Fig 2The menu driven interface for NGS-QCbox for quick and complete mode respectively.
(a) Shows the prompt and the parameters such as cut-off phred score, minimum read length after trimming, data source and number of processors to be used for the quick QC mode. (b) Complete QC mode adds more parameters to quick mode like information related to the genome (bowtie index, genome size, number of processors used by bowtie).
A comparative account of the features of NGS-QCbox pipeline with five similar pipeline/tools.

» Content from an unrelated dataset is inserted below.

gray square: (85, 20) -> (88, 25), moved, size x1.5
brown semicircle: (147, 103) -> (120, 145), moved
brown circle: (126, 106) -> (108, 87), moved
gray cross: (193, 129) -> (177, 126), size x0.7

| NGS-QCbox | Prinseq-lite | NGS QC Toolkit | HTSeq | FastQC | FastX | |
|---|---|---|---|---|---|---|
| Compressed FASTQ (input) | Y | N | N | N | N | N |
| Batch job processing | Y | N | N | N | Y/N | N |
| Genome coverage | Y | N | N | N | N | Y |
| Variations (SNP/INDEL) | Y | N | N | N | N | N |
| Menu interface | Y | N | N | N | Y | N |
| Feature richness | Y | Y | Y | N | Y | N |
| Task parallelization | Y | N | N | N | N | N |
The symbols Y and N denote Yes and No respectively describing the presence or absence of the feature.

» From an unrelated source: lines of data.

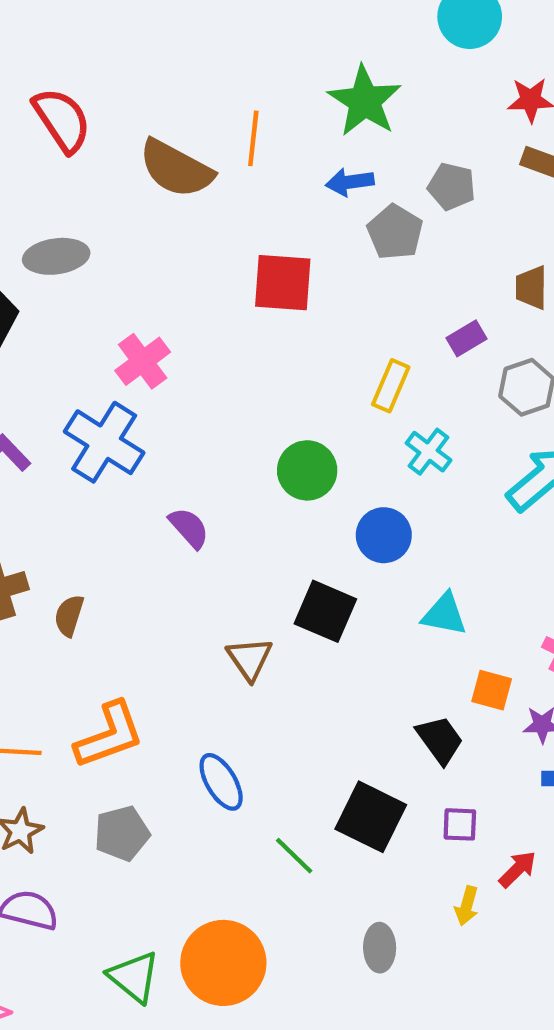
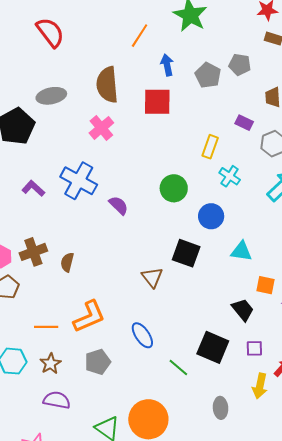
orange line: (253, 138) -> (140, 36), turned 30
brown semicircle: (176, 169) -> (107, 85), moved, turned 60
blue arrow: (350, 182) -> (167, 65), moved, turned 90
gray pentagon: (452, 186) -> (240, 65), moved
purple rectangle: (466, 338) -> (244, 123), turned 60
pink cross: (143, 361) -> (101, 128), moved
purple semicircle: (189, 528) -> (119, 205), moved
yellow arrow: (467, 906) -> (260, 386), size x1.4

Parallel performance comparison of NGS-QCbox with other tools/pipelines.
| Quick QC mode | |||||||
|---|---|---|---|---|---|---|---|
| Samples | Processors | NGS-QCbox | Prinseq-lite | NGS QC Toolkit | HTSeq | FastQC | FastX |
| (seconds) | (seconds) | (seconds) | (seconds) | (seconds) | (seconds) | ||
| 1 | 1 | 217 | 600 | 28,618 | 630 | 360 | 1,073 |
| 100 | 1 | 21,849 | 60,116 | 2,861,800* | 63,513 | 36,121 | 107,300* |
| 200 | 1 | 43,741 | 120,232* | 5,523,600* | 127,026* | 72,318 | 214,600* |
| 300 | 1 | 65,319 | 180,348* | 8,285,400* | 190,539* | 108,477* | 321,900* |
| 1 | 20 | 217 | NA | 10,020 | NA | NA | NA |
| 100 | 20 | 3,472 | NA | 954,221 | NA | NA | NA |
| 200 | 20 | 4,636 | NA | 1,908,442* | NA | NA | NA |
| 300 | 20 | 7,189 | NA | 2,862,663* | NA | NA | NA |
|
| |||||||
|
|
| ||||||
| 1 | 1 | 2,800 | 2,838 | ||||
| 100 | 20 | 31,723 | NA | ||||
The tools were evaluated based on the performance observed with 1 processor against using 20 processors (parallel). To process one sample of size 4.38 Gb with one processor, NGS-QCbox consumes 217 seconds. This is a notable speedup of 2.76X over Prinseq-lite, 132X over NGS QC Toolkit, 2.9X over HTSeq, 1.65X over FastQC and 4.9X over FastX. In this case, with increase in the number of samples, all the programs scale linearly with increase in data size (samples). Similarly with 100, 200 and 300 samples, the speedups are the same order because of the serial processing of the samples. But when processing 100 samples in parallel with 20 processors the speedup obtained is 6.25X over the one processor run. Similar speedups of 9.4X and 9X were observed when comparing the runtime of 200 and 300 samples. This translates to the fact that the runtime to process each sample gets reduced to 23–34 seconds with parallelization which is a huge gain over running them serially. The “*” symbol indicates that the values are extrapolated based on the linear run time. Extrapolation is necessary because in such cases the run time exceeds a time period over days and months. NA indicates the program does not support parallelization. We have executed the flow of commands used in complete QC mode of pipeline into sequential order instead of parallel mode with one processor as input. It was observed that there was a loss of 38 seconds per sample when NGS-QCbox steps were ran sequentially. When complete QC mode was tested for 100 samples parallel processing gave a massive speedup of 8.82X.